Similar to these are the blog owners whose baby becomes popular enough to attract advertisers looking down on those who practice affiliate blogging (often called “niche blogging” because many affiliate bloggers will create multiple blogs — one for each product or niche). A good deal of this attitude arises from misconceptions about niche bloggers and the morality of those selling on the internet. And sometimes they’re not all misconceptions…
A Question of Ethics
It’s the old story of an honest, ethical majority being tarred with the same sticky brush as a small segment of make-money-at-any-cost marketing sharks. It’s very easy to tell the latter. Their posts contain no real information and are basically an excuse to push the ads or products providing their commissions.
However, there is nothing wrong with making money from a product that you, yourself, have:
Purchased and used
Enthusiastically believe in
Discovered exactly who would love it too
I’ll go further than that, and say there’s nothing wrong with promoting products you, yourself, have tried but don’t like as much as another product… if you honestly feel that someone different might prefer Product B. The key to doing this ethically lies in pointing out Product B’s drawbacks, however, and giving a really honest review stating who you might think would prefer it — and why.
And I’ll wriggle even further out on that limb: It’s also perfectly ethical to promote products you haven’t tried yourself, at all providing you do so honestly because you know specific people (your “niche”) who would be interested. Let me give you an example…
Promoting Products You Haven’t Bought Yourself
Supposing you hear that a group of people is all looking for safety stirrups that have a snap-away rubber side opening so that if a horse bolt and a rider falls off, their foot doesn’t get caught in that stirrup. Now supposing you happen to know of a stirrup like this, but have never personally tried that stirrup brand yourself… and you happen to run a horse blog.
Is it wrong to say: ”Hey, for those of you wanting a safety stirrup, here’s a link. This product has the benefits and features you’ve been asking for. I haven’t tried it myself, but here’s what three people say about it…”?
Some people believe that promoting anything for a commission is wrong (but they’ll buy a new washing machine without asking if the salesman is on commission or not).
Others would take the view that introducing people to the very product they’ve been looking for is a public service… and here’s where the hypocrisy creeps in. If you recommend a product without getting a commission, people assume you’re giving them an “honest” recommendation. If you allow the production company to pay you a small commission, these same people assume that anyone who gets paid for recommending a product has a conflict of interest and will “say anything” just to earn the sale.
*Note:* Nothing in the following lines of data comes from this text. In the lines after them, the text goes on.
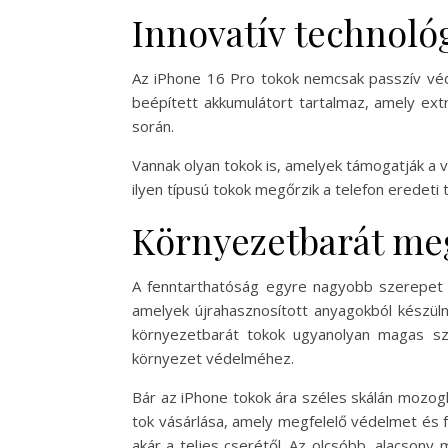
Innovatív technoló
Az iPhone 16 Pro tokok nemcsak passzív védel
beépített akkumulátort tartalmaz, amely ext
során.
Vannak olyan tokok is, amelyek támogatják a ve
ilyen típusú tokok megőrzik a telefon eredeti 
Környezetbarát me
A fenntarthatóság egyre nagyobb szerepet k
amelyek újrahasznosított anyagokból készüln
környezetbarát tokok ugyanolyan magas sz
környezet védelméhez.
Bár az iPhone tokok ára széles skálán mozog
tok vásárlása, amely megfelelő védelmet és fu
akár a teljes cserétől. Az olcsóbb, alacson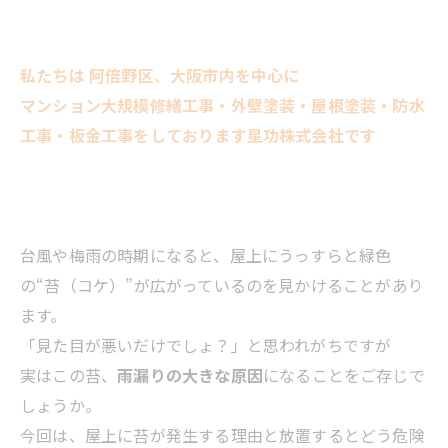
私たちは 阿倍野区、大阪市内を中心に
マンション大規模修繕工事・外壁塗装・屋根塗装・防水
工事・板金工事をしております星功株式会社です
台風や梅雨の時期になると、屋上にうっすらと緑色
の“苔（コケ）”が広がっているのを見かけることがあり
ます。
「見た目が悪いだけでしょ？」と思われがちですが
実はこの苔、
雨漏りの大きな原因
になることをご存じで
しょうか。
今回は、屋上に苔が発生する理由と放置するとどう危険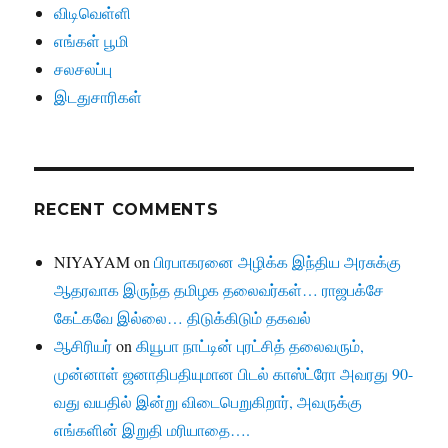
விடிவெள்ளி
எங்கள் பூமி
சலசலப்பு
இடதுசாரிகள்
RECENT COMMENTS
NIYAYAM
on
பிரபாகரனை அழிக்க இந்திய அரசுக்கு
ஆதரவாக இருந்த தமிழக தலைவர்கள்… ராஜபக்சே
கேட்கவே இல்லை… திடுக்கிடும் தகவல்
ஆசிரியர்
on
கியூபா நாட்டின் புரட்சித் தலைவரும்,
முன்னாள் ஜனாதிபதியுமான பிடல் காஸ்ட்ரோ அவரது 90-
வது வயதில் இன்று விடைபெறுகிறார், அவருக்கு
எங்களின் இறுதி மரியாதை….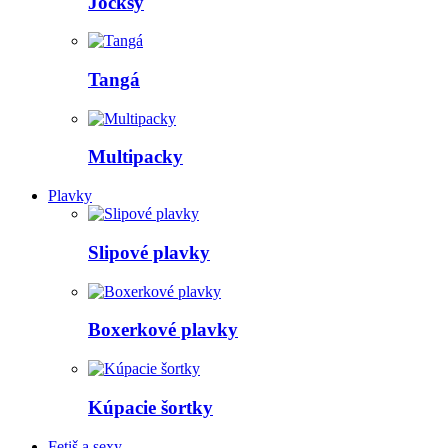
Jocksy
Tangá
Multipacky
Plavky
Slipové plavky
Boxerkové plavky
Kúpacie šortky
Fetiš a sexy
Investing Time, Money, Research, and Dedication
Not so. The truth is… there niche blogs and then there are niche blogs: You’ll inevitably get some affiliate bloggers who create blogs full of empty calories — spam, hype and information so generic it’s practically useless. You’ll get other bloggers who give the most scrupulously honest, specific recommendations and provide real information you can actually use. Wouldn’t you say that the latter category deserve to be paid a small fee by the product company — not by you, the consumer — for bringing the right people in their door?
It’s sort of like match-making. The best niche bloggers invest considerable time, money, research, and dedication to presenting their readers with the information they think will really add to the quality of their lives.
And that’s niche blogging, the way I see it.